The wedding took place right there with everyone in their picnic clothes. All of the people involved with the Bender group were like family. And their example inspired others - including a Justice of the Peace.
After the ceremony, Coelho was talking with him. He told Coelho he never performed Saturday marriages.
"But, he told me that his secretary came into his office and told him he was doing this one and explained that both of the participants were disabled, told him the circumstances about how they met and he said yes," Coelho said.
As it turned out, the justice has a 16-year-old son who is disabled and he wanted to be able to go home and tell his son that he has an opportunity to meet somebody and to enjoy life just like everyone else.
The young couple now has a baby boy who has Coelho and Bender as godparents.
"To me, that's what it's all about. That's why it's so exciting," he said. "You have two people who couldn't get a job who now have a job, who are paying taxes, have a house and a child; and they have disabilities. This is no joke. They have serious problems, but they're positive about life."
Coelho is committed to Bender's organization because of its mission in helping people with disabilities become employed. And the Bender group has expressed its admiration by naming a special award in his honor.
Russ Owen, president of the Chemical Group of Computer Sciences Corporation has just received the first Tony Coelho Award from Bender Consulting Services because of his commitment to hire people with disabilities.
The award will be presented annually to a CEO, president, or government leader who has demonstrated a significant commitment to employ people with disabilities in competitive positions, and who has worked to influence other business and/or government leaders. The award honors Coelho's leadership in the area of promoting the civil rights of people with disabilities - just as the ADA was designed to do. To Coelho, it's all linked together.
"I love the ADA because it's created the opportunities for the Computer Sciences Corporation to do what they're doing," Coelho said. "Maybe at first they felt they had to, now they love it because the people they hire with disabilities turn out to be such great employees."
"Jobs are the great equalizer in our society," Coelho said.
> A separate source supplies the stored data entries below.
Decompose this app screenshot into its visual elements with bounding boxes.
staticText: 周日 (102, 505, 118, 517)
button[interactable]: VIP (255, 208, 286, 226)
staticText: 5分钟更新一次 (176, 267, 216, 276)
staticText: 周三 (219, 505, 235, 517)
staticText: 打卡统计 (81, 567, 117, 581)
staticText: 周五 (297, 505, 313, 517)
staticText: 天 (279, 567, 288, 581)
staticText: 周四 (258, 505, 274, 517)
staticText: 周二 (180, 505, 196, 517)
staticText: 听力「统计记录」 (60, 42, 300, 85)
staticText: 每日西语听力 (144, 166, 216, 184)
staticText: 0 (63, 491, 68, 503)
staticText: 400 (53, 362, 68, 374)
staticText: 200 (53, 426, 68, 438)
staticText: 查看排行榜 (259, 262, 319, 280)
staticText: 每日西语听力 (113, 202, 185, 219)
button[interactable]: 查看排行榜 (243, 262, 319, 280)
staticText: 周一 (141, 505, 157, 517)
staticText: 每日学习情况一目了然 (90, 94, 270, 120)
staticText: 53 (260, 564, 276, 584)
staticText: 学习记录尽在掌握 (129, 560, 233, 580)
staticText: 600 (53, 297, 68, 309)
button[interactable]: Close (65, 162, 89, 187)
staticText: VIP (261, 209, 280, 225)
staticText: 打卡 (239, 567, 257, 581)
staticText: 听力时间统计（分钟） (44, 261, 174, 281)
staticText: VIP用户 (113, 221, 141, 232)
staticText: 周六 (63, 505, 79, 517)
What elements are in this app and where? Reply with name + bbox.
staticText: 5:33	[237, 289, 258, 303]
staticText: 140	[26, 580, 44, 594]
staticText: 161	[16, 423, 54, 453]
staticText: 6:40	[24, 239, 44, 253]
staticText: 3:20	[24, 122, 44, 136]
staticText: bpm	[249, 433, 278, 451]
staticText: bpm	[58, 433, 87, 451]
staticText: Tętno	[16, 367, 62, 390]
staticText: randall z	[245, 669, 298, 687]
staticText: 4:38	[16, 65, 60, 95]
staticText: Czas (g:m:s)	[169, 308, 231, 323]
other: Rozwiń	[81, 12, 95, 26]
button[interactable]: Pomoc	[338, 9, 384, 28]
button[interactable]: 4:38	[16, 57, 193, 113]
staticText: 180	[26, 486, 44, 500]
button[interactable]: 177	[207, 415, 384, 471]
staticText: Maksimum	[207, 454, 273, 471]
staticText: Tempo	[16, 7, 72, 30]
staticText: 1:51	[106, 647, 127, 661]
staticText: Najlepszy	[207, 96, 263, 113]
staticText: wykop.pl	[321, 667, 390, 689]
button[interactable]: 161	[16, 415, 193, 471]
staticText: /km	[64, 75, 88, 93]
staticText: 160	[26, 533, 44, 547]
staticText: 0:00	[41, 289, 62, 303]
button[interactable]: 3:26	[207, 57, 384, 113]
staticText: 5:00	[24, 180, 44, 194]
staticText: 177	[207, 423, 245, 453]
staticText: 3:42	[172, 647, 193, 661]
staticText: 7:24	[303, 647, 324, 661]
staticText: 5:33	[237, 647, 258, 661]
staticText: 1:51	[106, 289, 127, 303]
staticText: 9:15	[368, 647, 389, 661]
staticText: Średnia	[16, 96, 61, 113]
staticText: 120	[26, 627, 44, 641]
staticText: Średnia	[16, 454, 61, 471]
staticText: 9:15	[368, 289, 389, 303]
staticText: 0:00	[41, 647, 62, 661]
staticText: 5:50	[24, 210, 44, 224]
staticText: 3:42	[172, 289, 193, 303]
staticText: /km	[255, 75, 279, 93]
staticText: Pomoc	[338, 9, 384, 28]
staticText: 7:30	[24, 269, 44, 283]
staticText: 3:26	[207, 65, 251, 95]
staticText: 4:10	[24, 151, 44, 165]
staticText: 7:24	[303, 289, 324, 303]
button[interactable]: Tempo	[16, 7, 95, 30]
"Without a job, it's hard to participate in the joys of life," he continued. "I think with a job that gives you the opportunity to fail, as well as succeed, people with disabilities will succeed because they want that job and they will be loyal to that job and to their employers."
Coelho also said he plans to spend more time with his family.
"I love my kids and love for them to have opportunities to do things," he continued. "And I want to provide them with the means to do as much as they want to do. If we have grandkids, I want to make sure they'll have the opportunity to do what they want to do." Both of his daughters are young adults now, having benefited over the years from their father's emphasis on the importance of public service and giving back to the community. "Now they're out there starting to make a difference in the world and I'm so proud of them," Coelho said.
"One of the reasons I felt so strongly about establishing a chair for public policy at the University of California at Merced is because I'm so committed to it," Coelho said, adding that it's essential for everyone in the country to "talk about issues facing our nation. "I still think I can make a difference. I can do it from a different pulpit," Coelho concluded. "I still have a podium, because I demand it. What I want to do is devote more time to making life better for people with disabilities."